Higher yields also create more competition for equities. When investors can earn materially better income from bonds, especially at the long end of the curve, stock prices often have to work harder to justify premium valuations. This does not end the equity rally, but it can narrow leadership, increase volatility, and make markets more sensitive to disappointments in inflation, earnings, or economic growth.
Federal Reserve
The Federal Reserve held the federal funds target range at 3.5% to 3.75% at its April 29 meeting and said inflation remained elevated, in part because of higher global energy prices. The Fed also said economic activity was expanding at a solid pace and that developments in the Middle East were contributing to a high level of uncertainty about the outlook.
Against that backdrop, near-term rate cuts appear off the table. Sticky inflation, firmer energy costs, and a backup in long-term yields all argue for a higher-for-longer policy posture unless incoming data soften meaningfully.
Markets and geopolitics
For investors heading into June, the more important question is not what markets did in one particular month, but what could shape returns from here. Higher yields may become a larger obstacle if bond markets continue to demand more compensation for inflation and policy uncertainty, particularly if earnings expectations do not improve fast enough to offset that pressure.
Geopolitically, the main market concern is not a broad comparison of global conflicts but the specific effect the Gulf conflict can have on oil flows, shipping routes, and inflation. Reuters reported that constrained traffic through the Strait of Hormuz and stalled diplomacy with Iran kept supplies tight, with Brent crude above $108 and analysts warning that millions of barrels per day were not reaching international markets.
The recent U.S.-China summit may also prove meaningful if it leads to additional trade stabilization in the weeks ahead. Reporting after the meeting indicated preliminary discussion of tariff reductions on selected goods, expanded agricultural trade, and new trade and investment channels, which may not change the investment outlook immediately but could become an important offset if tensions ease further.
Portfolio perspective
This remains a market that rewards balance, patience, and selectivity. Growth has not broken down, but the combination of elevated inflation and higher long-term
yields means investors should be prepared for a more uneven path and for a wider range of outcomes across asset classes and sectors.

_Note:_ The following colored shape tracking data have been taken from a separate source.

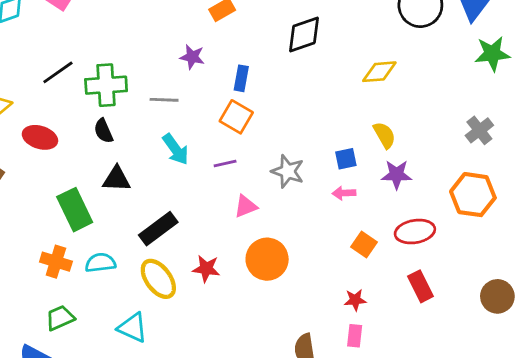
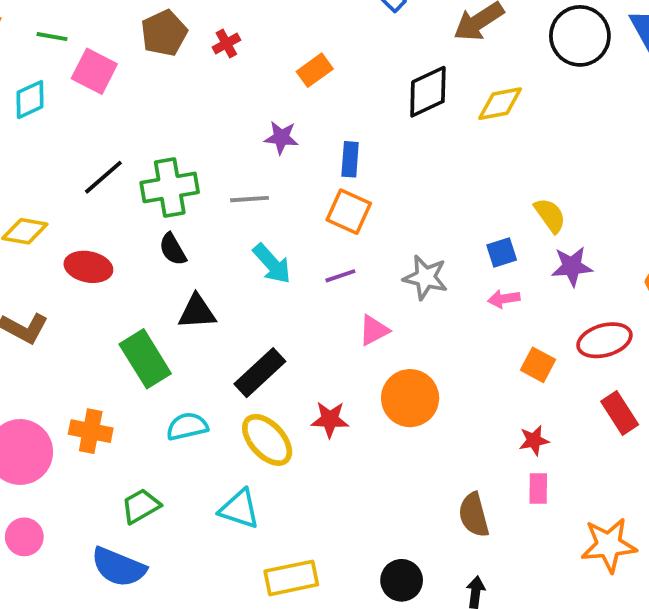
yellow diamond: (379, 72) -> (500, 104), moved
orange cross: (56, 262) -> (91, 431), moved

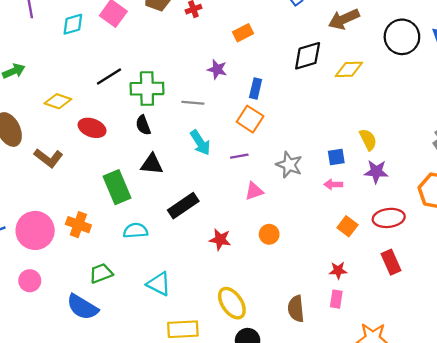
orange circle: (410, 398) -> (269, 234), size x0.6
yellow ellipse: (267, 440) -> (232, 303), moved

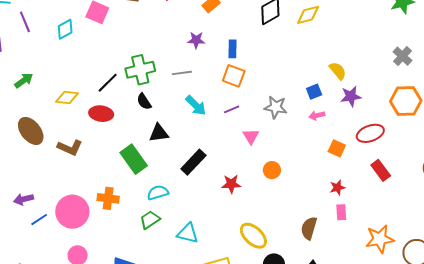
black line: (109, 77) -> (108, 83), moved
pink triangle: (254, 191) -> (251, 136), turned -30
green trapezoid: (101, 273) -> (150, 220), moved
brown semicircle: (296, 309) -> (309, 228), turned 35

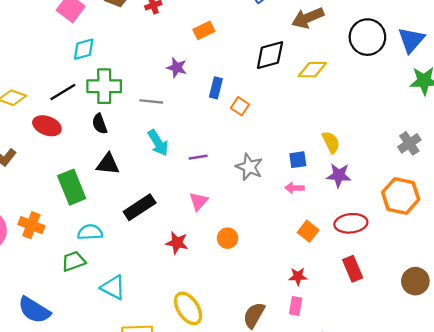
cyan diamond: (65, 29) -> (84, 49), moved
orange square: (234, 76) -> (240, 106), moved, size x0.7
pink triangle: (251, 136) -> (199, 201), moved

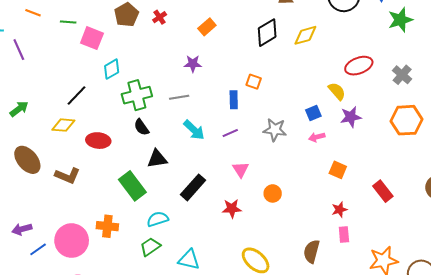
blue rectangle: (216, 88) -> (234, 100), moved
black line: (63, 92) -> (77, 96), moved
red ellipse: (351, 223) -> (359, 66), moved

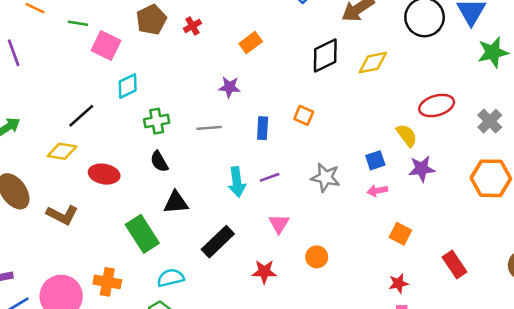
green cross: (137, 95) -> (157, 121), size x0.7
blue rectangle: (234, 100) -> (263, 128), moved
cyan arrow: (194, 130) -> (237, 182), moved, turned 35

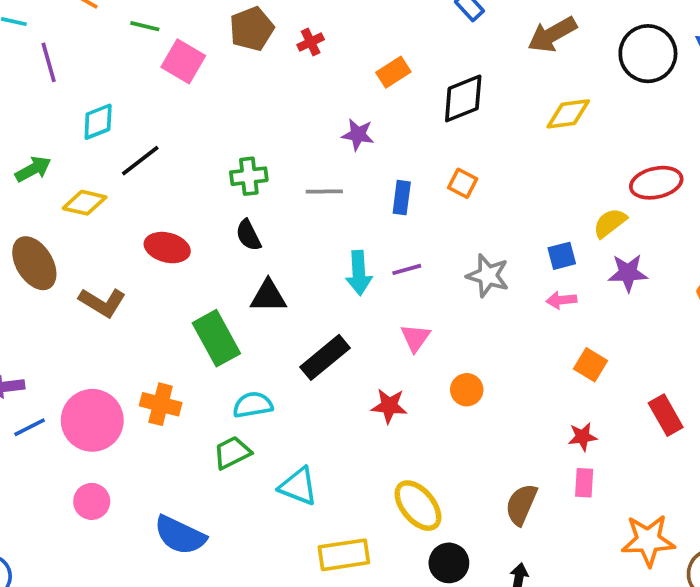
black diamond: (325, 55) -> (463, 98), moved
cyan diamond: (128, 86) -> (98, 122), moved
yellow semicircle: (407, 135) -> (610, 223), turned -95
yellow diamond: (62, 151) -> (85, 203), moved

For long-term investors, diversification still matters, but so does an honest appraisal of rate sensitivity. In equities, quality, pricing power, and durable cash flow remain especially important, while in fixed income, today’s yields offer better income opportunities than investors had for much of the last decade.
Closing thoughts
Markets rarely move forward under perfect conditions, and this period is no exception. Even so, investors are not facing an economy in retreat; they are facing one that is adapting to a world of somewhat higher inflation, higher rates, and more frequent external shocks.
That may call for a steadier hand, but it can also create opportunity. Portfolios built around strong allocations, sensible diversification, and realistic expectations are still well positioned to make progress, and patient investors are often rewarded most when the environment feels a little less comfortable than usual.

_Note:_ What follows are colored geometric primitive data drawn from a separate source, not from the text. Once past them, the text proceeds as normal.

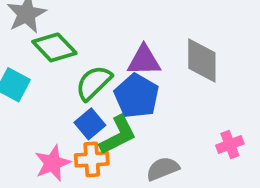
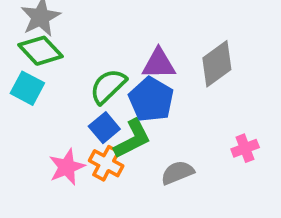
green diamond: (54, 47) -> (40, 51), moved
gray diamond: (202, 60) -> (217, 64), turned 54
orange cross: (92, 159) -> (106, 163), turned 32

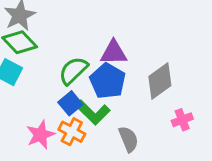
gray diamond: (217, 64) -> (160, 81), moved
green L-shape: (132, 139) -> (93, 112), turned 72
gray semicircle: (177, 173) -> (129, 139), turned 90

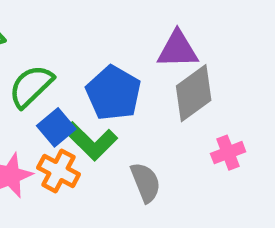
purple triangle: (114, 53) -> (178, 50), moved
green semicircle: (73, 71) -> (31, 86), moved

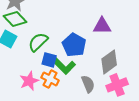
gray diamond: (194, 93) -> (109, 62), moved
blue square: (56, 127) -> (49, 60), turned -35
pink cross: (228, 153) -> (117, 85), moved, size x1.5

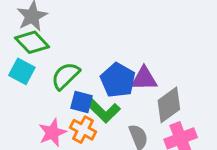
purple triangle: (102, 26) -> (144, 79), moved

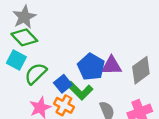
green semicircle: (66, 76) -> (36, 74), moved
blue square: (82, 102) -> (63, 84), turned 36
gray diamond: (169, 105) -> (141, 70), moved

Thank you, as always, for your continued confidence and the opportunity to serve you.
Sincerely,
Eric Boyce, CFA
President & CEO
Forward-looking statements, estimates, and certain information contained herein are based upon proprietary and non-proprietary research and other sources. Information contained herein has been obtained from sources believed to be reliable but are not assured as to accuracy. Past performance is not indicative of future results. There is neither representation nor warranty as to the current accuracy of, nor liability for, decisions based on such information.